Your assignment => Write the data out again exactly, with every picture removed.

Given entries Block Start

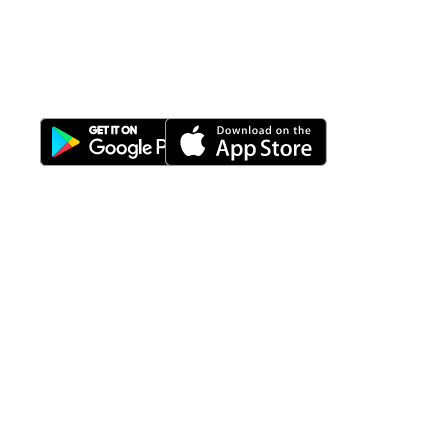
All-in-One
Properti Manajemen System
Download Nimbus9 melalui:
Fitur
Solusi
Resources
Hubungi
Building
F.A.Q
Bisnis
Kami
Management
Gedung
support@nimbus9.tech
Apartemen
Help
Tenant
Center
021 29619712
Management
Gedung
Perkantoran
Blog
0819 5808 0006
HRD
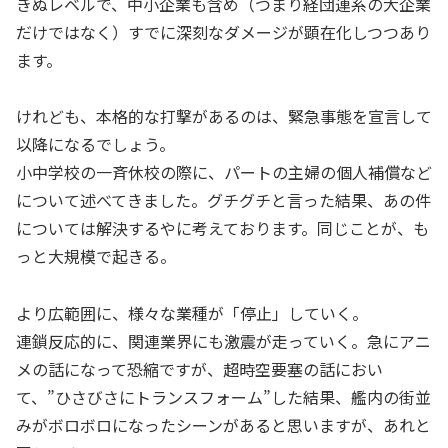
きぬレベルで、中小企業も含め（つまり経団連系の大企業
だけではなく）すでに深刻なダメージが顕在化しつつあり
ます。
けれども、本格的な打撃があるのは、緊急事態を宣言して
以降になるでしょう。
小中学校の一斉休校の際に、パートの主婦の個人補償など
について述べてきました。グチグチと言った結果、あの件
については解決するやに考えております。同じことが、も
っと大規模で起きる。
より広範囲に、様々な業種が「停止」していく。
連鎖反応的に、関連業界にも激震が走っていく。急にアニ
メの話になって恐縮ですが、超時空要塞の話におい
て、”ひさびさにトランスフォーム”した結果、艦内の街並
みがボロボロになったシーンがあると思いますが、あれと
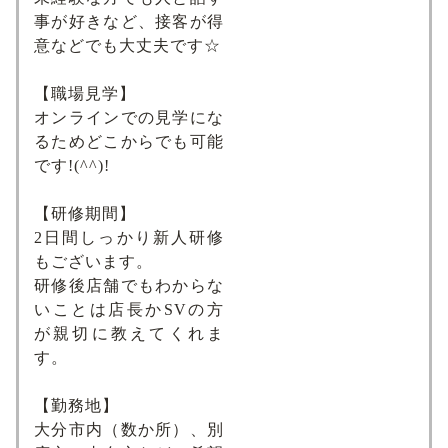
事が好きなど、接客が得
意などでも大丈夫です☆
【職場見学】
オンラインでの見学にな
るためどこからでも可能
です!(^^)!
【研修期間】
2日間しっかり新人研修
もございます。
研修後店舗でもわからな
いことは店長かSVの方
が親切に教えてくれま
す。
【勤務地】
大分市内（数か所）、別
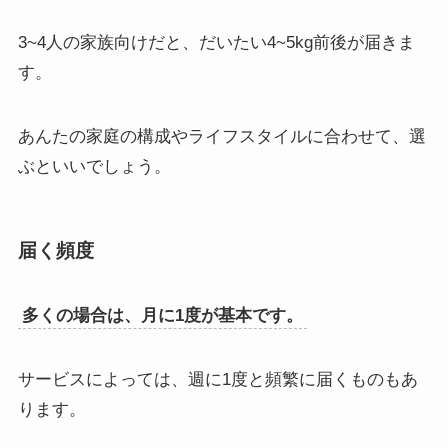
3~4人の家族向けだと、だいたい4~5kg前後が届きま
す。
あんたの家庭の構成やライフスタイルに合わせて、選
ぶといいでしょう。
届く頻度
多くの場合は、月に1度が基本です。
サービスによっては、週に1度と頻繁に届くものもあ
ります。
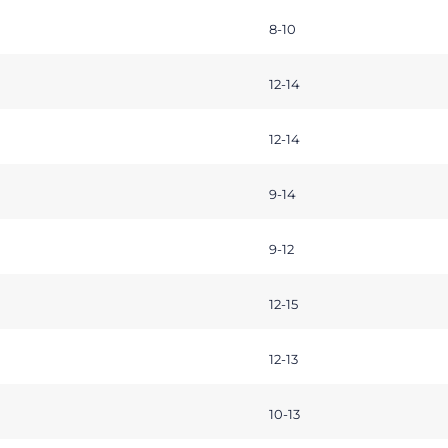
8-10
12-14
12-14
9-14
9-12
12-15
12-13
10-13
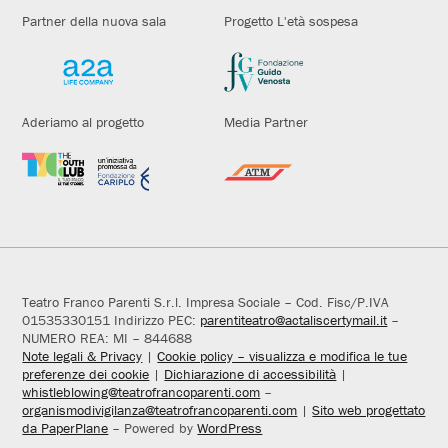
Partner della nuova sala
Progetto L'età sospesa
Aderiamo al progetto
Media Partner
Teatro Franco Parenti S.r.l. Impresa Sociale – Cod. Fisc/P.IVA
01535330151 Indirizzo PEC:
parentiteatro@actaliscertymail.it
–
NUMERO REA: MI – 844688
Note legali & Privacy
|
Cookie policy – visualizza e modifica le tue
preferenze dei cookie
|
Dichiarazione di accessibilità
|
whistleblowing@teatrofrancoparenti.com
–
organismodivigilanza@teatrofrancoparenti.com
|
Sito web progettato
da PaperPlane
– Powered by
WordPress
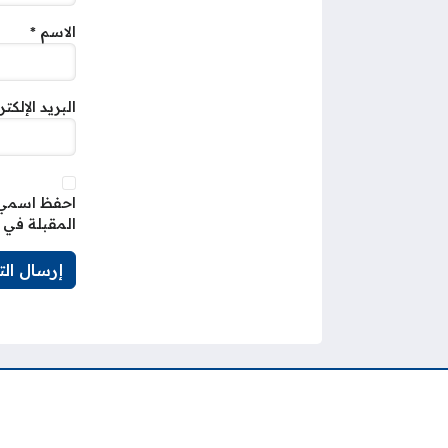
الاسم
*
البريد الإلكت
احفظ اسمي، 
المقبلة في 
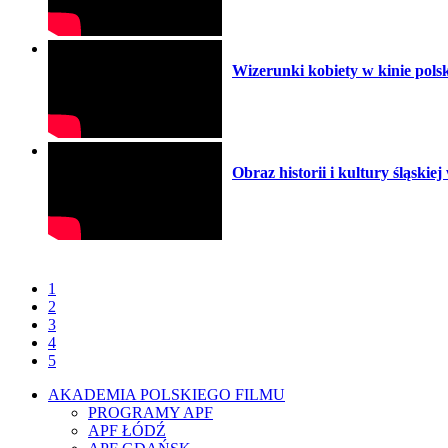
Wizerunki kobiety w kinie pols
Obraz historii i kultury śląskie
1
2
3
4
5
AKADEMIA POLSKIEGO FILMU
PROGRAMY APF
APF ŁÓDŹ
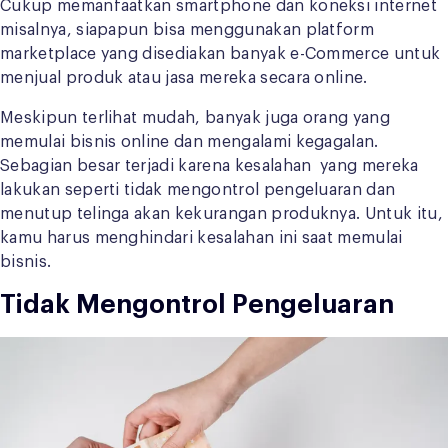
Cukup memanfaatkan smartphone dan koneksi internet
misalnya, siapapun bisa menggunakan platform
marketplace yang disediakan banyak e-Commerce untuk
menjual produk atau jasa mereka secara online.
Meskipun terlihat mudah, banyak juga orang yang
memulai bisnis online dan mengalami kegagalan.
Sebagian besar terjadi karena kesalahan yang mereka
lakukan seperti tidak mengontrol pengeluaran dan
menutup telinga akan kekurangan produknya. Untuk itu,
kamu harus menghindari kesalahan ini saat memulai
bisnis.
Tidak Mengontrol Pengeluaran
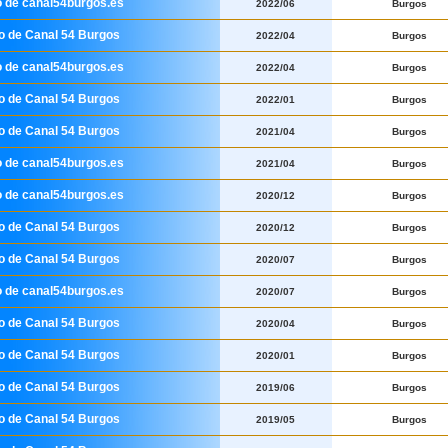
o de canal54burgos.es
2022/06
Burgos
io de Canal 54 Burgos
2022/04
Burgos
o de canal54burgos.es
2022/04
Burgos
io de Canal 54 Burgos
2022/01
Burgos
io de Canal 54 Burgos
2021/04
Burgos
o de canal54burgos.es
2021/04
Burgos
o de canal54burgos.es
2020/12
Burgos
io de Canal 54 Burgos
2020/12
Burgos
io de Canal 54 Burgos
2020/07
Burgos
o de canal54burgos.es
2020/07
Burgos
io de Canal 54 Burgos
2020/04
Burgos
io de Canal 54 Burgos
2020/01
Burgos
io de Canal 54 Burgos
2019/06
Burgos
io de Canal 54 Burgos
2019/05
Burgos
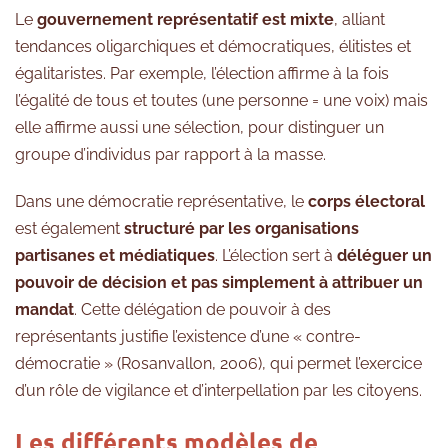
Le
gouvernement représentatif est mixte
, alliant
tendances oligarchiques et démocratiques, élitistes et
égalitaristes. Par exemple, l’élection affirme à la fois
l’égalité de tous et toutes (une personne = une voix) mais
elle affirme aussi une sélection, pour distinguer un
groupe d’individus par rapport à la masse.
Dans une démocratie représentative, le
corps électoral
est également
structuré par les
organisations
partisanes et médiatiques
. L’élection sert à
déléguer un
pouvoir de décision et pas simplement à attribuer un
mandat
. Cette délégation de pouvoir à des
représentants justifie l’existence d’une « contre-
démocratie » (Rosanvallon, 2006), qui permet l’exercice
d’un rôle de vigilance et d’interpellation par les citoyens.
Les différents modèles de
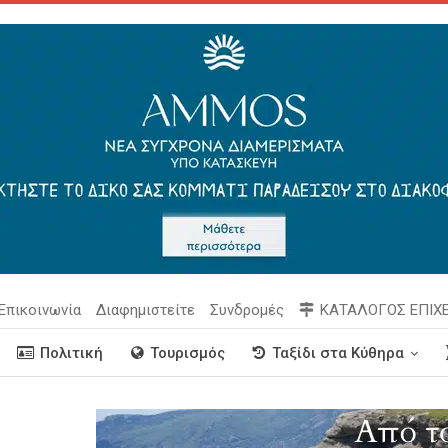
Επικοινωνία
Διαφημιστείτε
Συνδρομές
ΚΑΤΑΛΟΓΟΣ ΕΠΙΧ
Πολιτική
Τουρισμός
Ταξίδι στα Κύθηρα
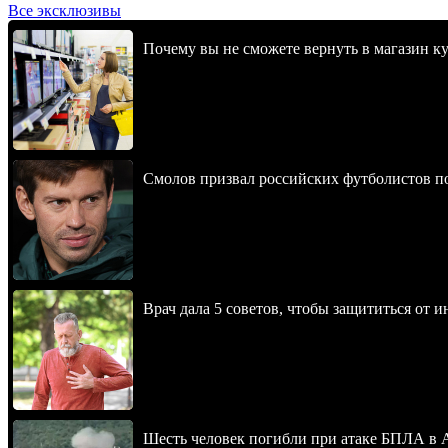
Все эксклюзивы
Почему вы не сможете вернуть в магазин к
Смолов призвал российских футболистов п
Врач дала 5 советов, чтобы защититься от и
Шесть человек погибли при атаке БПЛА в 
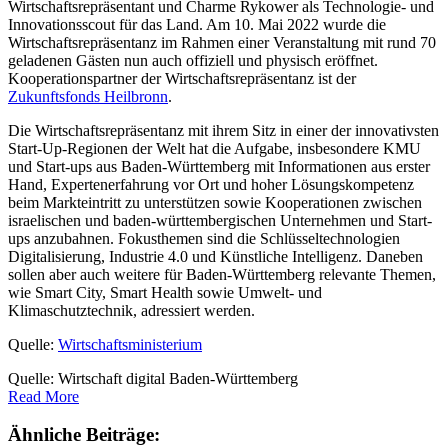
Wirtschaftsrepräsentant und Charme Rykower als Technologie- und
Innovationsscout für das Land. Am 10. Mai 2022 wurde die
Wirtschaftsrepräsentanz im Rahmen einer Veranstaltung mit rund 70
geladenen Gästen nun auch offiziell und physisch eröffnet.
Kooperationspartner der Wirtschaftsrepräsentanz ist der
Zukunftsfonds Heilbronn
.
Die Wirtschaftsrepräsentanz mit ihrem Sitz in einer der innovativsten
Start-Up-Regionen der Welt hat die Aufgabe, insbesondere KMU
und Start-ups aus Baden-Württemberg mit Informationen aus erster
Hand, Expertenerfahrung vor Ort und hoher Lösungskompetenz
beim Markteintritt zu unterstützen sowie Kooperationen zwischen
israelischen und baden-württembergischen Unternehmen und Start-
ups anzubahnen. Fokusthemen sind die Schlüsseltechnologien
Digitalisierung, Industrie 4.0 und Künstliche Intelligenz. Daneben
sollen aber auch weitere für Baden-Württemberg relevante Themen,
wie Smart City, Smart Health sowie Umwelt- und
Klimaschutztechnik, adressiert werden.
Quelle:
Wirtschaftsministerium
Quelle: Wirtschaft digital Baden-Württemberg
Read More
Ähnliche Beiträge:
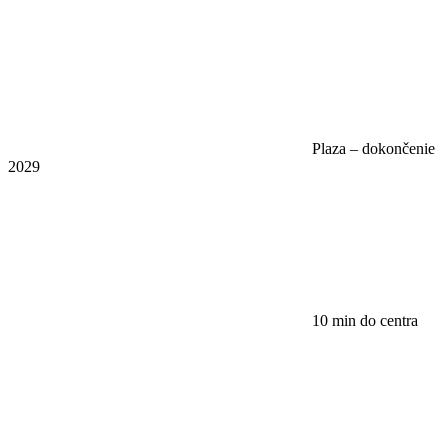
Plaza – dokončenie
2029
10 min do centra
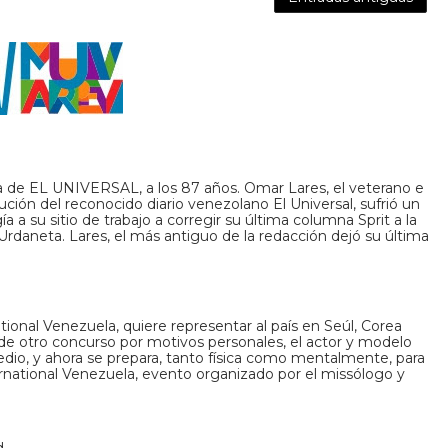
sta de EL UNIVERSAL, a los 87 años. Omar Lares, el veterano e
tución del reconocido diario venezolano El Universal, sufrió un
a a su sitio de trabajo a corregir su última columna Sprit a la
. Urdaneta. Lares, el más antiguo de la redacción dejó su última
ational Venezuela, quiere representar al país en Seúl, Corea
 de otro concurso por motivos personales, el actor y modelo
dio, y ahora se prepara, tanto física como mentalmente, para
nternational Venezuela, evento organizado por el missólogo y
d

Given entries Block End

Output for this task =>
All-in-One
Properti Manajemen System
Download Nimbus9 melalui:
Fitur
Solusi
Resources
Hubungi
Building
F.A.Q
Bisnis
Kami
Management
Gedung
support@nimbus9.tech
Apartemen
Help
Tenant
Center
021 29619712
Management
Gedung
Perkantoran
Blog
0819 5808 0006
HRD
きぬレベルで、中小企業も含め（つまり経団連系の大企業
だけではなく）すでに深刻なダメージが顕在化しつつあり
ます。
けれども、本格的な打撃があるのは、緊急事態を宣言して
以降になるでしょう。
小中学校の一斉休校の際に、パートの主婦の個人補償など
について述べてきました。グチグチと言った結果、あの件
については解決するやに考えております。同じことが、も
っと大規模で起きる。
より広範囲に、様々な業種が「停止」していく。
連鎖反応的に、関連業界にも激震が走っていく。急にアニ
メの話になって恐縮ですが、超時空要塞の話におい
て、”ひさびさにトランスフォーム”した結果、艦内の街並
みがボロボロになったシーンがあると思いますが、あれと
事が好きなど、接客が得
意などでも大丈夫です☆
【職場見学】
オンラインでの見学にな
るためどこからでも可能
です!(^^)!
【研修期間】
2日間しっかり新人研修
もございます。
研修後店舗でもわからな
いことは店長かSVの方
が親切に教えてくれま
す。
【勤務地】
大分市内（数か所）、別
3~4人の家族向けだと、だいたい4~5kg前後が届きま
す。
あんたの家庭の構成やライフスタイルに合わせて、選
ぶといいでしょう。
届く頻度
多くの場合は、月に1度が基本です。
サービスによっては、週に1度と頻繁に届くものもあ
ります。
8-10
12-14
12-14
9-14
9-12
12-15
12-13
10-13
Partner della nuova sala
Progetto L'età sospesa
Aderiamo al progetto
Media Partner
Teatro Franco Parenti S.r.l. Impresa Sociale – Cod. Fisc/P.IVA
01535330151 Indirizzo PEC:
parentiteatro@actaliscertymail.it
–
NUMERO REA: MI – 844688
Note legali & Privacy
|
Cookie policy – visualizza e modifica le tue
preferenze dei cookie
|
Dichiarazione di accessibilità
|
whistleblowing@teatrofrancoparenti.com
–
organismodivigilanza@teatrofrancoparenti.com
|
Sito web progettato
da PaperPlane
– Powered by
WordPress
الاسم
*
البريد الإلكت
احفظ اسمي، 
المقبلة في 
Wizerunki kobiety w kinie pols
Obraz historii i kultury śląskie
1
2
3
4
5
AKADEMIA POLSKIEGO FILMU
PROGRAMY APF
APF ŁÓDŹ
Cukup memanfaatkan smartphone dan koneksi internet
misalnya, siapapun bisa menggunakan platform
marketplace yang disediakan banyak e-Commerce untuk
menjual produk atau jasa mereka secara online.
Meskipun terlihat mudah, banyak juga orang yang
memulai bisnis online dan mengalami kegagalan.
Sebagian besar terjadi karena kesalahan yang mereka
lakukan seperti tidak mengontrol pengeluaran dan
menutup telinga akan kekurangan produknya. Untuk itu,
kamu harus menghindari kesalahan ini saat memulai
bisnis.
Tidak Mengontrol Pengeluaran
o de canal54burgos.es
2022/06
Burgos
io de Canal 54 Burgos
2022/04
Burgos
o de canal54burgos.es
2022/04
Burgos
io de Canal 54 Burgos
2022/01
Burgos
io de Canal 54 Burgos
2021/04
Burgos
o de canal54burgos.es
2021/04
Burgos
o de canal54burgos.es
2020/12
Burgos
io de Canal 54 Burgos
2020/12
Burgos
io de Canal 54 Burgos
2020/07
Burgos
o de canal54burgos.es
2020/07
Burgos
io de Canal 54 Burgos
2020/04
Burgos
io de Canal 54 Burgos
2020/01
Burgos
io de Canal 54 Burgos
2019/06
Burgos
io de Canal 54 Burgos
2019/05
Burgos
Le
gouvernement représentatif est mixte
, alliant
tendances oligarchiques et démocratiques, élitistes et
égalitaristes. Par exemple, l’élection affirme à la fois
l’égalité de tous et toutes (une personne = une voix) mais
elle affirme aussi une sélection, pour distinguer un
groupe d’individus par rapport à la masse.
Dans une démocratie représentative, le
corps électoral
est également
structuré par les
organisations
partisanes et médiatiques
. L’élection sert à
déléguer un
pouvoir de décision et pas simplement à attribuer un
mandat
. Cette délégation de pouvoir à des
représentants justifie l’existence d’une « contre-
démocratie » (Rosanvallon, 2006), qui permet l’exercice
d’un rôle de vigilance et d’interpellation par les citoyens.
Les différents modèles de
Επικοινωνία
Διαφημιστείτε
Συνδρομές
ΚΑΤΑΛΟΓΟΣ ΕΠΙΧ
Πολιτική
Τουρισμός
Ταξίδι στα Κύθηρα
Все эксклюзивы
Почему вы не сможете вернуть в магазин к
Смолов призвал российских футболистов п
Врач дала 5 советов, чтобы защититься от и
Шесть человек погибли при атаке БПЛА в 
Wirtschaftsrepräsentant und Charme Rykower als Technologie- und
Innovationsscout für das Land. Am 10. Mai 2022 wurde die
Wirtschaftsrepräsentanz im Rahmen einer Veranstaltung mit rund 70
geladenen Gästen nun auch offiziell und physisch eröffnet.
Kooperationspartner der Wirtschaftsrepräsentanz ist der
Zukunftsfonds Heilbronn
.
Die Wirtschaftsrepräsentanz mit ihrem Sitz in einer der innovativsten
Start-Up-Regionen der Welt hat die Aufgabe, insbesondere KMU
und Start-ups aus Baden-Württemberg mit Informationen aus erster
Hand, Expertenerfahrung vor Ort und hoher Lösungskompetenz
beim Markteintritt zu unterstützen sowie Kooperationen zwischen
israelischen und baden-württembergischen Unternehmen und Start-
ups anzubahnen. Fokusthemen sind die Schlüsseltechnologien
Digitalisierung, Industrie 4.0 und Künstliche Intelligenz. Daneben
sollen aber auch weitere für Baden-Württemberg relevante Themen,
wie Smart City, Smart Health sowie Umwelt- und
Klimaschutztechnik, adressiert werden.
Quelle:
Wirtschaftsministerium
Quelle: Wirtschaft digital Baden-Württemberg
Read More
Ähnliche Beiträge:
Plaza – dokončenie
2029
10 min do centra
sta de EL UNIVERSAL, a los 87 años. Omar Lares, el veterano e
tución del reconocido diario venezolano El Universal, sufrió un
a a su sitio de trabajo a corregir su última columna Sprit a la
. Urdaneta. Lares, el más antiguo de la redacción dejó su última
ational Venezuela, quiere representar al país en Seúl, Corea
 de otro concurso por motivos personales, el actor y modelo
dio, y ahora se prepara, tanto física como mentalmente, para
nternational Venezuela, evento organizado por el missólogo y
d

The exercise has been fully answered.